Są dzieci, które uwielbiają kaszki od pierwszej łyżeczki są też takie, które zaciskają buzię na sam jej widok. Mój Karol niestety należy do tej drugiej grupy. Wypróbowałam już chyba wszystko: kaszki dla niemowląt, kaszę jaglaną w kostkach, owsianki pieczone i gotowane. No nie i już! Oby mu przeszło, bo u nas wszyscy jedzą płatki lub kasze śniadanie i nie mam zamiaru zmieniać tego zwyczaju (czytaj nie chce mi się szykować osobnego śniadania).

Co zrobić z zapasem otwartych kaszek?
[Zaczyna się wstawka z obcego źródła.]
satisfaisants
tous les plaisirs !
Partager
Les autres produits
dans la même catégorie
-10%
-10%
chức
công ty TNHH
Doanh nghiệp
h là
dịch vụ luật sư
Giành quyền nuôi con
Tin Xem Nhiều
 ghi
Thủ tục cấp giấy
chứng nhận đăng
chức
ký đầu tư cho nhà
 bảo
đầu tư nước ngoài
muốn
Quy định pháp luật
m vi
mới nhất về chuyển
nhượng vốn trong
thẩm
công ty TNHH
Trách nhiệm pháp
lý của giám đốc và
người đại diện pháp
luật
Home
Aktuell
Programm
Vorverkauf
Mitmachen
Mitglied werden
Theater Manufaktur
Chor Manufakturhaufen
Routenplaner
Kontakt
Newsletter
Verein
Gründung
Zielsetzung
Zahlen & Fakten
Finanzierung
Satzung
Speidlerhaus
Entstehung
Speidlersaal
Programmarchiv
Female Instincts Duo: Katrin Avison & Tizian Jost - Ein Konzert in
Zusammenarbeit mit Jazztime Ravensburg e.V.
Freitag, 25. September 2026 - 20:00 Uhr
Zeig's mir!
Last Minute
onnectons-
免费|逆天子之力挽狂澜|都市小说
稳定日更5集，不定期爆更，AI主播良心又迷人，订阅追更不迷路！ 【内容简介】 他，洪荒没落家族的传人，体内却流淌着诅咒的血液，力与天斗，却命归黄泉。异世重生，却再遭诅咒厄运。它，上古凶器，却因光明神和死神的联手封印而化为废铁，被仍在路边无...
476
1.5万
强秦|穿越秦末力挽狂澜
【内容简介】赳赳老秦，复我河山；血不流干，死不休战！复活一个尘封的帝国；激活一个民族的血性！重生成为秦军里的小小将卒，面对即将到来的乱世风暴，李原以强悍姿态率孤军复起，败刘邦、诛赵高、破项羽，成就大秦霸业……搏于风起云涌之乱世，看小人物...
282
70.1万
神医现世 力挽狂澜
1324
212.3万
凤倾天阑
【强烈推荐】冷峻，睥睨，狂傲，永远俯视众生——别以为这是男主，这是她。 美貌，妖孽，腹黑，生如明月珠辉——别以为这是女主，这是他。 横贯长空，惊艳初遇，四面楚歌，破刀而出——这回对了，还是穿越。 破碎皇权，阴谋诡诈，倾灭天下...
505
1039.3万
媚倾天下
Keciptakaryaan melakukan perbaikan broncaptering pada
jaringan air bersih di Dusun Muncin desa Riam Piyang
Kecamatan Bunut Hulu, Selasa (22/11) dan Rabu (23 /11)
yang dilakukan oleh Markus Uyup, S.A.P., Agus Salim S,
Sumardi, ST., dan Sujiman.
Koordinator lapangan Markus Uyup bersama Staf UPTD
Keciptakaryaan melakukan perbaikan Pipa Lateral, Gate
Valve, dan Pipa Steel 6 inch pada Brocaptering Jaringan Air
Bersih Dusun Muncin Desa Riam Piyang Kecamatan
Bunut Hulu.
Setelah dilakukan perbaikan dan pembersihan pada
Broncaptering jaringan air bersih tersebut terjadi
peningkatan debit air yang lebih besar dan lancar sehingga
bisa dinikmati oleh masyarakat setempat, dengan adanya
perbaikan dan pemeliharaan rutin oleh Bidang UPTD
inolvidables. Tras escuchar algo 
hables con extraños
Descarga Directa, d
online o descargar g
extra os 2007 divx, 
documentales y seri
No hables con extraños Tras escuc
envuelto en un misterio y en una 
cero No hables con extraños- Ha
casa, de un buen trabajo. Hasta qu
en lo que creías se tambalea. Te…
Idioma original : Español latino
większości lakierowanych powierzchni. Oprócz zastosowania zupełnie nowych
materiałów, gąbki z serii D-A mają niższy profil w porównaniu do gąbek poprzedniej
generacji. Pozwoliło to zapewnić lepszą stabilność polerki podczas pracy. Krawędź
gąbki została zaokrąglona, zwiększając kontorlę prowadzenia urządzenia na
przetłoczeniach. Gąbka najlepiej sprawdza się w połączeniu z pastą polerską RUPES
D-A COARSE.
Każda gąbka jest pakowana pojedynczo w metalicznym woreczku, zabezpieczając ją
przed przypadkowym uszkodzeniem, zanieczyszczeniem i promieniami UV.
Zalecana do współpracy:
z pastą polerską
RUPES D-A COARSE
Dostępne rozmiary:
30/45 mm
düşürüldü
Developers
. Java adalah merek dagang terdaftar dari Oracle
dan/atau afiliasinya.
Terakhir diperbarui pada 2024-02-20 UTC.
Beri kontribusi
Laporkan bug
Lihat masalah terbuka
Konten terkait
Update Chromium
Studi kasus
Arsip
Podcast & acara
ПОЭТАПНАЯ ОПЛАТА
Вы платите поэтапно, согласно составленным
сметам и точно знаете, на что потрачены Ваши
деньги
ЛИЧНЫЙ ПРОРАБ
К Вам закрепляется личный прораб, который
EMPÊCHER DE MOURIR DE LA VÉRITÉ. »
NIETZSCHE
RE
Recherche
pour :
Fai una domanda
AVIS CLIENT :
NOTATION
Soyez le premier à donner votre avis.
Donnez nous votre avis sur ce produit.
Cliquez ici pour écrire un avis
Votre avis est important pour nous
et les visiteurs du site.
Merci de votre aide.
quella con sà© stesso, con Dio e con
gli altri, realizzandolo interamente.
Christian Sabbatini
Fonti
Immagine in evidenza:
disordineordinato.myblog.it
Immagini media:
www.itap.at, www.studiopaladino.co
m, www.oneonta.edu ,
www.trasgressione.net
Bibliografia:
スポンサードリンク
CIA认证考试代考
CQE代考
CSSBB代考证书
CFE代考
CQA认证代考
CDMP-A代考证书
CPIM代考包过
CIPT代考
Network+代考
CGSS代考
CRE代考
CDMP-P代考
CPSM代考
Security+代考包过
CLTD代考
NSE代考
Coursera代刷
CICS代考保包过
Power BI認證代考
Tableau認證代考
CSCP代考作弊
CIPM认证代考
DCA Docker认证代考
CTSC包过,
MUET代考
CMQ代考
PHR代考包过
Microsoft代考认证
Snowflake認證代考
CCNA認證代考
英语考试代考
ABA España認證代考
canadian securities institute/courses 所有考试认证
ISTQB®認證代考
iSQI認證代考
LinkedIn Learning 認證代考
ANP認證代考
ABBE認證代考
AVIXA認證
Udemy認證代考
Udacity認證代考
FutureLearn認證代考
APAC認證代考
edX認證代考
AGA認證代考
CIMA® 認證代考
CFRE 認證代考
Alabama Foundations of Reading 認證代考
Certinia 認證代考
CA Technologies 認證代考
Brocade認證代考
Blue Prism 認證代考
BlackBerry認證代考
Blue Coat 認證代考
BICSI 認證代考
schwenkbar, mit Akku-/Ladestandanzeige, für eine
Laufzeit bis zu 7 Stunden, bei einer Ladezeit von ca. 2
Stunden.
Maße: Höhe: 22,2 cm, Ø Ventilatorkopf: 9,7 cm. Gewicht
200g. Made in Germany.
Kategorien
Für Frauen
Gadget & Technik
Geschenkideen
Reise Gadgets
Przerobić na placki oczywiście. A wiadomo, że placki są dobre na śniadanie, obiad, kolację i deser. Nawet dla matki do kawy się nadadzą. U mnie wersja lekko słodka (za sprawą banana) z warzywnym dodatkiem. Kalina placuszki jadła z samodzielnie skomponowaną sałatką z ogórka, papryki, cieciorki i pestek dyni. Karol dostał paprykę pokrojoną w słupki.

Placki z kaszy manny i buraka
Lista składników:
- 1/2 szklanki kaszy manny (użyłam kaszki Helpa manna dawnych zbóż, można dać zwykłą mannę)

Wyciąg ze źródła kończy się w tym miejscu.